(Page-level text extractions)

===

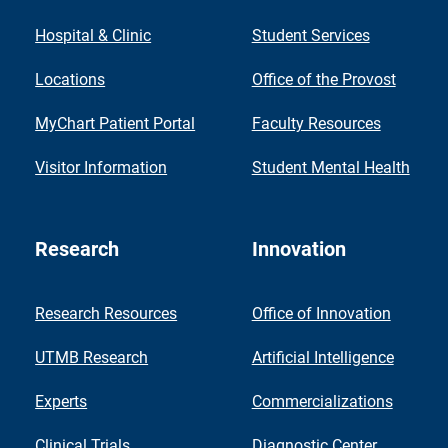
Hospital & Clinic
Student Services
Locations
Office of the Provost
MyChart Patient Portal
Faculty Resources
Visitor Information
Student Mental Health
Research
Innovation
Research Resources
Office of Innovation
UTMB Research
Artificial Intelligence
Experts
Commercializations
Clinical Trials
Diagnostic Center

===

:: WORK TASK ::
Retype, without changes, the lines from the line holding "Visitor Information" to the end of the data, both ends included.

:: FINISHED EXERCISE ::
Visitor Information
Student Mental Health
Research
Innovation
Research Resources
Office of Innovation
UTMB Research
Artificial Intelligence
Experts
Commercializations
Clinical Trials
Diagnostic Center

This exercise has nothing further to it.